Рухшона пожимает плечами: какая разница? Можно отнести колбасу работникам.

– Они тоже, небось, не кушают колбасы.

– Кушают. Этим закон не писан. Они всё… кушают.

Что еще за закон?

– Роксана, Роксаночка, говори мне “ты”, мы с тобой не чужие ведь, да?

Ей хочется походить на Роксану, быть с нею вровень. Получится ли? Ксения себя чувствует глупой и старой рядом с вдруг повзрослевшим ребенком: поступок поднимает Роксану на недостижимую высоту, ставит ее так близко к тайнам! Ксения всю свою жизнь шустрит, крутится, что-то выгадывает, шажочками маленькими – ти-ти-ти, договаривается с этими… а тут – раз, и сделано. И одна! Все взяла в свои руки – суд, наказание!

– Я лишь орудие, меч. Суд – у Него.

Что-то Ксения не замечала, чтоб Он – взгляд к потолку – во что-нибудь вмешивался, или даже интересовался особенно. Ладно, у каждого своя вера, поговорим-ка мы о вещах серьезных, практических.

– Своя вера? Ну-ка…

Ксения пытается объяснить, путается, она в самом деле еще немножко пьяна: православная вера, народная. Мы святых почитаем, угодников, разные праздники…

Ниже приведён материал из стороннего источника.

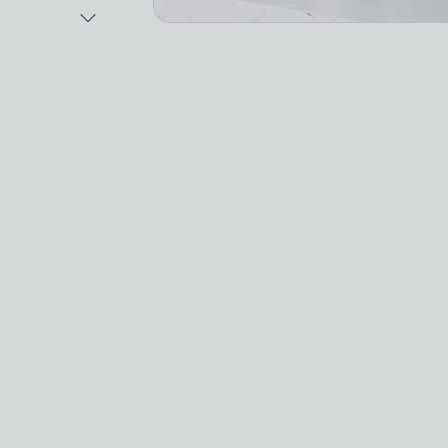
Next Image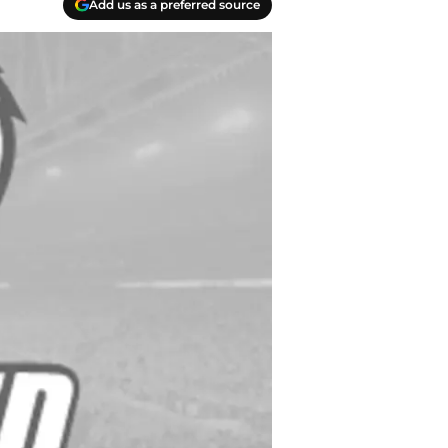
Add us as a preferred source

Глаза у Рухшоны вдруг загораются: ах, народная! И во что она верит? – в Николая Чудотворца? в Царя-искупителя? в Женский день? Или сразу – во всё?

– Язычество, ширк!

Этот взгляд невозможно выдержать. Пожалуйста, не надо смотреть ТАК. Она ж не сама… На все просит благословения.

– Да, да, – Рухшона шевелит в воздухе пальцами: знаем мы эту систему. – Часто отказывают? Язычество, ширк! Мне все позволительно, но не все полезно! Как прикажете действовать по такой инструкции? Вот и бегает по улице за матерью с топором, голый, а на шее крест болтается, сама видела.

Ксения представляет себе картину и, не желая того, улыбается.

– Правда, – признает она с грустью, – бывают такие случаи.

Рухшона садится на краешек нар:

– И истина сделает вас свободными. От чего? Свобода – что это? Своеволие? Самовольство? Или это ваше – местное самоуправление? Нет никакой свободы, есть миссия, предназначение. А наше дело – понять, в чем оно.

– И как, поняла?

– Да, – отвечает Рухшона, – я знаю, зачем пришла в мир и что меня ждет после смерти. Никаких там: у Бога обителей много. Их две: рай и ад.

Это вам не какой-нибудь батюшка, не Александр Третий, здесь – ответы так уж ответы! Но это пока еще так, философия, вопросы на десять копеек. Надо собраться с силами и спросить – на рубль.

Дочка была у нее, Верочка. Хорошая девочка. Работников жалела.